Asymmetric crypto as authentication
To use asymmetric cryptography for authentication in the context of an HTTP API, we need to define a different things.
- A message schema for a client to claim who they are
- A message signature algorithm for the client to sign their claim with
- A standard way to include the claim message and signature with each request
- A way for the server to store public keys associated with the user's who own them
- Some sort of request middleware on the server to verify authentication claims
Fortunately open-standards describing exactly what we need for points 1 and 2 already exist. A JSON Web Token (RFC7519) is a token comprised of a base64 encoded JSON document and an HMAC signature for verifying the messages contents. The algorithm used in the HMAC calculation isn't part of the standard — most often you'll see it being used with SHA — but in this case, since the creator and consumer of the token aren't the same system, we'll use RSA. As far as the data included in the JWT, we'll want to include at least three fields.

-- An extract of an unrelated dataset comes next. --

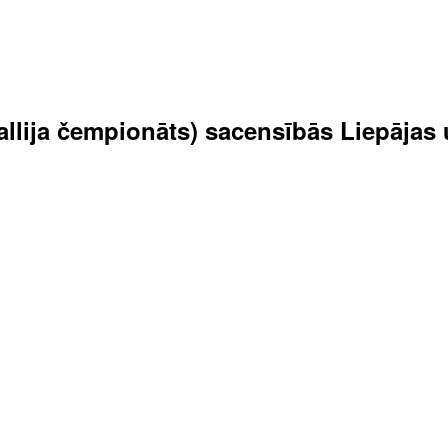
 rallija čempionāts) sacensībās Liepāja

- Unique user identifier: this tells the server who the client is claiming to be.
- Issued timestamp: this tells the server when the token was created. The server should enforce that this be close to the current timestamp — the tolerance should be large enough to allow for some clock drift, but small enough to that we don't have to hold onto nonces forever.
- Nonce: this should be an arbitrary value used to prevent replay attacks using the token. once a request is authenticated, the server should store this value for at least as long as the timestamp drift tolerance. Any request made within that rolling period of time must have a unique nonce.
Point 3, how we'll transmit the claim, is fairly arbitrary. All that really matters is that the server knowns where to look for the clients claim. Since we're talking about HTTP APIs, lets use the HTTP Authorization header.
Finally, points 4 and 5 will very based on your web framework of choice. I've written a Python/Django implementation with using django.contrib.auth
and it's middleware system. Corresponding implementations could easily be ported to Node.js, Ruby, or any other language with an existing JWT library that supports RSA HMAC.
The proposed solution obviously isn't a great fit for web services primarily consumed by browsers. Browsers simply aren't setup to generate and send signed JWTs. An implementation could most likely be achieved in Javascript, but generating and storing private keys securely is still an issue. However if you're building an application around the idea of microservices, where server applications need to make authenticated requests to other server applications, or if your API is consumed by native desktop applications, asymmetric key JWT authentication could be a great design choice.